SCVi Charter School third and fourth grade students played host to their “Ecosystem Museum” on Friday, displaying dozens of projects depicting ecosystems in California.
Tara Gonzales, a third- and fourth-grade facilitator (teacher) at SCVi, said the students began learning about ecosystems in October 2022.
“We started from the producers and consumers, what an ecosystem is, and then we worked our way up through the state of California, and what ecosystems we have here,” said Gonzales. “It took a while for us to break down the activity and then of course, they had the fun part, which was creating their projects.”
Each third- and fourth-grade student worked in a group to create their projects.
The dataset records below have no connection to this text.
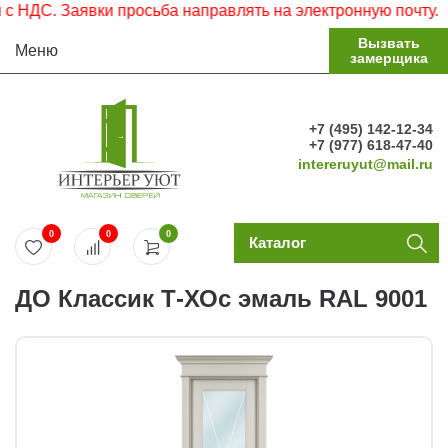
ДС. Заявки просьба направлять на электронную почту.
Вызвать
Меню
замерщика
+7 (495) 142-12-34
+7 (977) 618-47-40
intereruyut@mail.ru
0
0
0
Каталог
ДО Классик Т-ХОс эмаль RAL 9001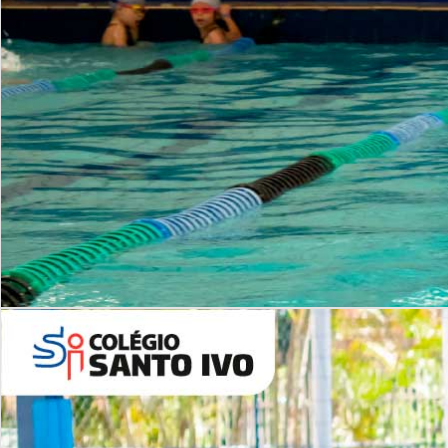
INSTITUCIONAL
Período Integral | Saiba mais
Their projects were meant to relay the information about the ecosystem and its inhabitants that they learned about, convey a message as to why these ecosystems are important to protect and ask for a donation to help their cause.
The students’ projects came in many different mediums such as dioramas, fold-out poster boards and painted poster boards.
Attendees were able to walk through the “Ecosystem Museum,” visiting each project and hearing the students’ presentations.
Trule Lopez, a student at SCVi Charter School, said that she was excited to be learning about many different ecosystems.
“I thought we had to only do the forest, so when I heard that we did one of the oceans, I was like, ‘Oh, this is going to be really fun to do,’” said Lopez.
The projects focused on ecosystems such as the desert, Ballona Wetlands, Mojave Desert, marine, shoreline of California and P-22, a mountain lion that inhabited Griffth Park and was euthanized after being struck by a vehicle.
Students gained awareness of the many environmental issues taking place and ways that these issues can be prevented.
“It is important that you throw away your trash,” said Ashlynn Paris, an SCVi Charter School student.
“I can learn and learn about our ocean that you can’t put trash in it,” said Lopez. “It’s just not good for life.”